The signals are being run up for the second stimulus package for this administration. The one under Bush did not work and the one started this year hasn’t worked as yet either. The bulk of this stimulus package in fairness doesn’t hit until next year, an election year.

The feedback we are now getting is that the Keynesian solution really hasn’t been tried yet, and it is time for that $2 trillion we predicted would be demanded in January, to be passed. How else can Keynesianism survive?

As we pointed out earlier if the relief is not forthcoming then the banks will have to start lending and monetizing. We are told the true measure of the success of the stimulus is not the actual level of unemployment, but what unemployment would have been without the stimulus. Talk about double talk. These great thinkers should reflect back to the fact that they caused this monster. Here they are telling us we are lucky it is not worse, and only the same old Keynesian nostrums can save us. These are the same policies that buried us.
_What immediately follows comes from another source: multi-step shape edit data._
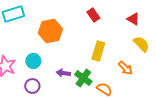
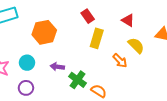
yellow rectangle: (98, 51) -> (97, 38), moved
orange arrow: (125, 68) -> (120, 61), moved
purple arrow: (63, 73) -> (57, 67), moved

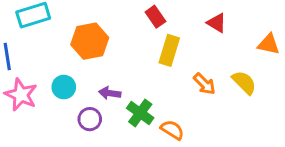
yellow semicircle: (136, 45) -> (244, 82), moved
purple circle: (26, 88) -> (90, 119), moved

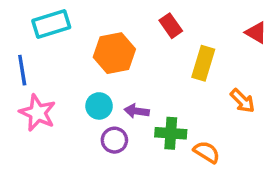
red rectangle: (155, 17) -> (171, 26), moved
cyan circle: (64, 87) -> (99, 106), moved
green cross: (140, 113) -> (171, 133), turned -32

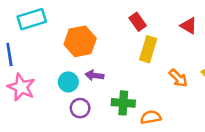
red rectangle: (171, 26) -> (138, 22), moved
purple arrow: (137, 111) -> (94, 75), moved
orange semicircle: (207, 152) -> (151, 117), turned -42

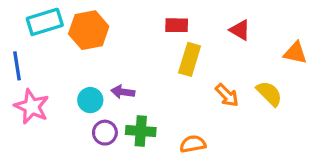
red rectangle: (138, 22) -> (177, 25), turned -54
orange hexagon: (80, 41) -> (89, 30), moved
green cross: (123, 103) -> (141, 131), moved

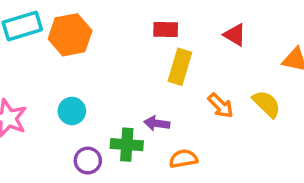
purple arrow: (123, 92) -> (157, 123), moved
purple circle: (105, 133) -> (88, 161), moved

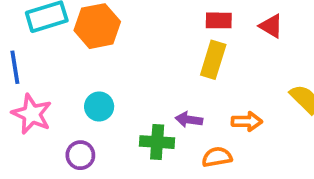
red rectangle: (166, 30) -> (219, 20), moved
orange arrow: (221, 106) -> (247, 121), moved, turned -44
purple circle: (88, 161) -> (80, 155), moved

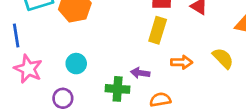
orange arrow: (247, 121) -> (182, 62), moved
For political reasons 75% of the stimulus will be spent in 2010, an election year, and some in 2011. Politics screwed up the package and we will never know if it would have been successful. The one-third devoted to tax cuts has been a loser just as the checks to citizens was. Banks seeing what is going on won’t lend easily in a depression. At the same time consumers are reluctant to borrow. Only business is in the mood to borrow and that is just to keep things going.

If you step back and look at what the Fed and government has done you will see they have spent trillions bailing out Wall Street, banking and insurance, as well as the auto sector. This is called corporate welfare. The recipients contend if they go down the system goes down and they are right. We believe they should have been allowed to fail. They were the ones lending 50 times assets while playing in a grand casino. Taxpayers will never get that money back and they will be forced to pay that principal and interest to foreign lenders over many years. You might also notice that only a few crumbs were thrown to the public.

Even if there is a second stimulus plan it won’t work. All it will do is buy more time, just as increased bank lending will. The victim is the dollar. It simply has to fall and as it does real interest rates will rise and the market will fall. Monetization will create more inflation and lending by foreigners will dry up forcing further monetization. A vicious circle that will end in hyperinflation. No one is willing to bite the bullet and that is what it takes to solve this problem. Even Joe Stiglitz wants the Keynesian solution, which will be much worse than it has to be.